Work instruction
Using the data beneath, show every line that includes the word "scrollbar".
======
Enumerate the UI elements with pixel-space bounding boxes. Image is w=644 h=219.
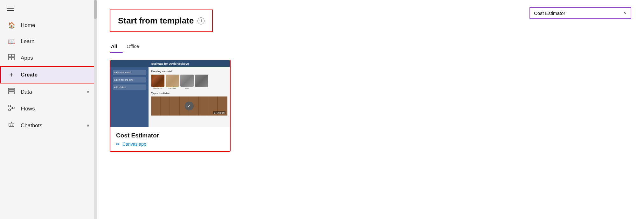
svg-point-14 [12,125,13,126]
app-mockup-sidebar-item-2: Select flooring style [113,77,146,83]
svg-point-9 [9,109,10,111]
app-mockup-sidebar-item-3: Add photos [113,84,146,90]
tile-extra [195,75,208,89]
svg-point-7 [9,105,10,107]
section-header: Start from template ℹ [110,10,213,32]
app-mockup-sidebar-item-1: Basic information [113,70,146,75]
search-input[interactable] [534,10,623,16]
sidebar-item-apps[interactable]: Apps [0,50,97,66]
tile-laminate: Laminate [166,75,179,89]
chatbots-icon [8,122,15,129]
tabs-container: All Office [110,41,631,52]
learn-icon: 📖 [8,38,15,45]
svg-rect-12 [9,123,14,127]
app-mockup-bottom: ✓ $7.39/sq ft [151,96,227,116]
search-box-container: × [530,7,631,19]
tile-vinyl: Vinyl [180,75,194,89]
main-content: × Start from template ℹ All Office Estim… [97,0,644,219]
types-available-label: Types available [151,92,227,95]
flooring-material-label: Flooring material [151,70,227,73]
canvas-app-icon: ✏ [116,142,120,147]
app-mockup-header: Estimate for David Veskovo [110,60,230,67]
sidebar: 🏠 Home 📖 Learn Apps + Create [0,0,97,219]
tile-wood: Hardwood [151,75,164,89]
data-chevron-icon: ∨ [87,90,90,94]
flooring-tiles: Hardwood Laminate Vinyl [151,75,227,89]
app-mockup-sidebar: Basic information Select flooring style … [110,67,149,127]
sidebar-item-create[interactable]: + Create [0,66,97,83]
chatbots-chevron-icon: ∨ [87,123,90,128]
sidebar-item-label-home: Home [21,22,90,29]
svg-point-16 [11,122,12,123]
apps-icon [8,54,15,62]
cards-grid: Estimate for David Veskovo Basic informa… [110,60,631,152]
flows-icon [8,105,15,113]
sidebar-item-label-chatbots: Chatbots [21,123,81,129]
home-icon: 🏠 [8,22,15,29]
sidebar-item-label-create: Create [21,72,90,78]
sidebar-item-data[interactable]: Data ∨ [0,83,97,100]
svg-line-10 [10,106,12,108]
app-mockup-main-area: Flooring material Hardwood Laminate [149,67,230,127]
svg-rect-4 [9,88,14,90]
section-title: Start from template [118,16,194,26]
search-box: × [530,7,631,19]
sidebar-scrollbar[interactable] [94,0,97,219]
svg-point-13 [10,125,11,126]
app-mockup: Estimate for David Veskovo Basic informa… [110,60,230,127]
svg-rect-3 [12,57,14,60]
svg-rect-2 [9,57,11,60]
sidebar-item-chatbots[interactable]: Chatbots ∨ [0,117,97,134]
svg-rect-5 [9,90,14,91]
tab-office[interactable]: Office [125,41,145,52]
app-mockup-body: Basic information Select flooring style … [110,67,230,127]
sidebar-item-home[interactable]: 🏠 Home [0,17,97,33]
info-icon[interactable]: ℹ [197,17,204,24]
card-image-cost-estimator: Estimate for David Veskovo Basic informa… [110,60,230,127]
sidebar-item-label-apps: Apps [21,55,90,61]
sidebar-item-label-learn: Learn [21,38,90,45]
data-icon [8,88,15,96]
svg-rect-6 [9,92,14,94]
hamburger-button[interactable] [6,4,15,12]
sidebar-item-flows[interactable]: Flows [0,100,97,117]
sidebar-scrollbar-thumb [94,0,97,19]
search-clear-button[interactable]: × [623,10,627,16]
card-title: Cost Estimator [116,132,224,139]
sidebar-item-learn[interactable]: 📖 Learn [0,33,97,50]
svg-rect-0 [9,54,11,57]
svg-line-11 [10,108,12,110]
price-label: $7.39/sq ft [213,111,225,114]
tab-all[interactable]: All [110,41,123,52]
checkmark-icon: ✓ [185,102,194,110]
create-icon: + [8,71,15,79]
sidebar-nav: 🏠 Home 📖 Learn Apps + Create [0,17,97,136]
template-card-cost-estimator[interactable]: Estimate for David Veskovo Basic informa… [110,60,231,152]
sidebar-item-label-flows: Flows [21,106,90,112]
svg-point-8 [12,107,14,109]
card-meta-type: Canvas app [122,142,146,147]
card-meta: ✏ Canvas app [116,142,224,147]
sidebar-item-label-data: Data [21,89,81,95]
svg-rect-1 [12,54,14,57]
card-body-cost-estimator: Cost Estimator ✏ Canvas app [110,127,230,151]
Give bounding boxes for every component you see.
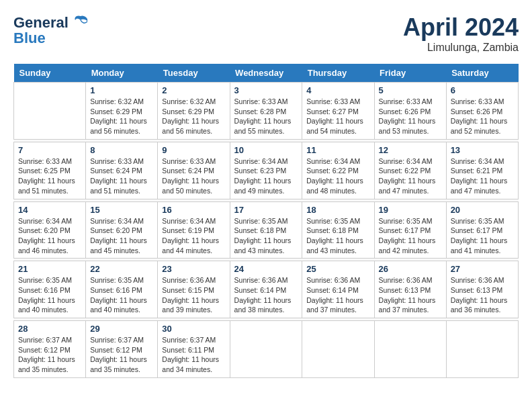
- day-number: 16: [162, 205, 225, 215]
- day-number: 25: [306, 264, 369, 274]
- day-cell: 11Sunrise: 6:34 AM Sunset: 6:22 PM Dayli…: [302, 142, 374, 199]
- day-cell: 8Sunrise: 6:33 AM Sunset: 6:24 PM Daylig…: [86, 142, 158, 199]
- week-row-2: 7Sunrise: 6:33 AM Sunset: 6:25 PM Daylig…: [14, 142, 519, 199]
- day-cell: 19Sunrise: 6:35 AM Sunset: 6:17 PM Dayli…: [374, 201, 446, 259]
- day-cell: 28Sunrise: 6:37 AM Sunset: 6:12 PM Dayli…: [14, 321, 86, 378]
- logo-blue: Blue: [13, 30, 46, 47]
- day-info: Sunrise: 6:34 AM Sunset: 6:22 PM Dayligh…: [306, 156, 369, 196]
- day-cell: [14, 83, 86, 140]
- week-row-1: 1Sunrise: 6:32 AM Sunset: 6:29 PM Daylig…: [14, 83, 519, 140]
- day-info: Sunrise: 6:34 AM Sunset: 6:20 PM Dayligh…: [90, 216, 153, 256]
- day-number: 17: [234, 205, 298, 215]
- day-info: Sunrise: 6:34 AM Sunset: 6:22 PM Dayligh…: [379, 156, 442, 196]
- day-number: 24: [234, 264, 298, 274]
- day-info: Sunrise: 6:37 AM Sunset: 6:12 PM Dayligh…: [18, 335, 81, 375]
- day-number: 2: [162, 85, 225, 95]
- day-cell: 16Sunrise: 6:34 AM Sunset: 6:19 PM Dayli…: [158, 201, 230, 259]
- week-row-5: 28Sunrise: 6:37 AM Sunset: 6:12 PM Dayli…: [14, 321, 519, 378]
- day-number: 30: [162, 324, 225, 334]
- weekday-header-monday: Monday: [86, 64, 158, 83]
- day-cell: 5Sunrise: 6:33 AM Sunset: 6:26 PM Daylig…: [374, 83, 446, 140]
- day-cell: 23Sunrise: 6:36 AM Sunset: 6:15 PM Dayli…: [158, 261, 230, 318]
- day-number: 13: [451, 145, 514, 155]
- day-cell: 14Sunrise: 6:34 AM Sunset: 6:20 PM Dayli…: [14, 201, 86, 259]
- day-number: 26: [379, 264, 442, 274]
- day-info: Sunrise: 6:33 AM Sunset: 6:25 PM Dayligh…: [18, 156, 81, 196]
- day-number: 4: [306, 85, 369, 95]
- weekday-header-row: SundayMondayTuesdayWednesdayThursdayFrid…: [14, 64, 519, 83]
- day-number: 14: [18, 205, 81, 215]
- day-info: Sunrise: 6:36 AM Sunset: 6:15 PM Dayligh…: [162, 275, 225, 315]
- day-info: Sunrise: 6:35 AM Sunset: 6:16 PM Dayligh…: [18, 275, 81, 315]
- weekday-header-thursday: Thursday: [302, 64, 374, 83]
- day-number: 22: [90, 264, 153, 274]
- week-row-4: 21Sunrise: 6:35 AM Sunset: 6:16 PM Dayli…: [14, 261, 519, 318]
- day-cell: [302, 321, 374, 378]
- day-cell: 25Sunrise: 6:36 AM Sunset: 6:14 PM Dayli…: [302, 261, 374, 318]
- week-row-3: 14Sunrise: 6:34 AM Sunset: 6:20 PM Dayli…: [14, 201, 519, 259]
- day-cell: 21Sunrise: 6:35 AM Sunset: 6:16 PM Dayli…: [14, 261, 86, 318]
- day-number: 1: [90, 85, 153, 95]
- logo: General Blue: [13, 13, 90, 47]
- day-cell: 22Sunrise: 6:35 AM Sunset: 6:16 PM Dayli…: [86, 261, 158, 318]
- day-info: Sunrise: 6:32 AM Sunset: 6:29 PM Dayligh…: [162, 97, 225, 136]
- day-cell: 1Sunrise: 6:32 AM Sunset: 6:29 PM Daylig…: [86, 83, 158, 140]
- day-number: 3: [234, 85, 298, 95]
- day-info: Sunrise: 6:35 AM Sunset: 6:17 PM Dayligh…: [451, 216, 514, 256]
- day-cell: 29Sunrise: 6:37 AM Sunset: 6:12 PM Dayli…: [86, 321, 158, 378]
- day-number: 21: [18, 264, 81, 274]
- day-cell: 13Sunrise: 6:34 AM Sunset: 6:21 PM Dayli…: [446, 142, 518, 199]
- title-area: April 2024 Limulunga, Zambia: [403, 13, 519, 54]
- day-number: 18: [306, 205, 369, 215]
- day-info: Sunrise: 6:34 AM Sunset: 6:20 PM Dayligh…: [18, 216, 81, 256]
- day-info: Sunrise: 6:34 AM Sunset: 6:19 PM Dayligh…: [162, 216, 225, 256]
- day-info: Sunrise: 6:35 AM Sunset: 6:18 PM Dayligh…: [306, 216, 369, 256]
- day-info: Sunrise: 6:33 AM Sunset: 6:28 PM Dayligh…: [234, 97, 298, 136]
- day-number: 20: [451, 205, 514, 215]
- day-cell: [230, 321, 302, 378]
- day-info: Sunrise: 6:36 AM Sunset: 6:14 PM Dayligh…: [234, 275, 298, 315]
- day-cell: 15Sunrise: 6:34 AM Sunset: 6:20 PM Dayli…: [86, 201, 158, 259]
- day-cell: 6Sunrise: 6:33 AM Sunset: 6:26 PM Daylig…: [446, 83, 518, 140]
- day-number: 12: [379, 145, 442, 155]
- day-cell: 20Sunrise: 6:35 AM Sunset: 6:17 PM Dayli…: [446, 201, 518, 259]
- day-number: 5: [379, 85, 442, 95]
- day-cell: 27Sunrise: 6:36 AM Sunset: 6:13 PM Dayli…: [446, 261, 518, 318]
- day-cell: 10Sunrise: 6:34 AM Sunset: 6:23 PM Dayli…: [230, 142, 302, 199]
- day-cell: 17Sunrise: 6:35 AM Sunset: 6:18 PM Dayli…: [230, 201, 302, 259]
- weekday-header-saturday: Saturday: [446, 64, 518, 83]
- day-number: 11: [306, 145, 369, 155]
- day-cell: 4Sunrise: 6:33 AM Sunset: 6:27 PM Daylig…: [302, 83, 374, 140]
- day-info: Sunrise: 6:35 AM Sunset: 6:16 PM Dayligh…: [90, 275, 153, 315]
- day-info: Sunrise: 6:36 AM Sunset: 6:13 PM Dayligh…: [451, 275, 514, 315]
- weekday-header-wednesday: Wednesday: [230, 64, 302, 83]
- day-info: Sunrise: 6:33 AM Sunset: 6:24 PM Dayligh…: [90, 156, 153, 196]
- day-number: 10: [234, 145, 298, 155]
- day-info: Sunrise: 6:34 AM Sunset: 6:21 PM Dayligh…: [451, 156, 514, 196]
- day-number: 15: [90, 205, 153, 215]
- day-info: Sunrise: 6:37 AM Sunset: 6:12 PM Dayligh…: [90, 335, 153, 375]
- day-info: Sunrise: 6:36 AM Sunset: 6:14 PM Dayligh…: [306, 275, 369, 315]
- day-number: 9: [162, 145, 225, 155]
- day-cell: 3Sunrise: 6:33 AM Sunset: 6:28 PM Daylig…: [230, 83, 302, 140]
- day-info: Sunrise: 6:32 AM Sunset: 6:29 PM Dayligh…: [90, 97, 153, 136]
- day-number: 29: [90, 324, 153, 334]
- page-header: General Blue April 2024 Limulunga, Zambi…: [13, 13, 519, 54]
- day-number: 6: [451, 85, 514, 95]
- day-info: Sunrise: 6:35 AM Sunset: 6:18 PM Dayligh…: [234, 216, 298, 256]
- day-number: 8: [90, 145, 153, 155]
- day-number: 23: [162, 264, 225, 274]
- day-cell: 2Sunrise: 6:32 AM Sunset: 6:29 PM Daylig…: [158, 83, 230, 140]
- day-cell: 7Sunrise: 6:33 AM Sunset: 6:25 PM Daylig…: [14, 142, 86, 199]
- day-cell: 30Sunrise: 6:37 AM Sunset: 6:11 PM Dayli…: [158, 321, 230, 378]
- day-cell: 26Sunrise: 6:36 AM Sunset: 6:13 PM Dayli…: [374, 261, 446, 318]
- day-info: Sunrise: 6:33 AM Sunset: 6:27 PM Dayligh…: [306, 97, 369, 136]
- day-info: Sunrise: 6:37 AM Sunset: 6:11 PM Dayligh…: [162, 335, 225, 375]
- day-info: Sunrise: 6:34 AM Sunset: 6:23 PM Dayligh…: [234, 156, 298, 196]
- day-info: Sunrise: 6:33 AM Sunset: 6:26 PM Dayligh…: [451, 97, 514, 136]
- weekday-header-tuesday: Tuesday: [158, 64, 230, 83]
- weekday-header-sunday: Sunday: [14, 64, 86, 83]
- day-info: Sunrise: 6:33 AM Sunset: 6:26 PM Dayligh…: [379, 97, 442, 136]
- calendar-title: April 2024: [403, 13, 519, 42]
- day-number: 7: [18, 145, 81, 155]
======
Result for this exercise
sidebar-scrollbar[interactable] [94,0,97,219]
sidebar-scrollbar-thumb [94,0,97,19]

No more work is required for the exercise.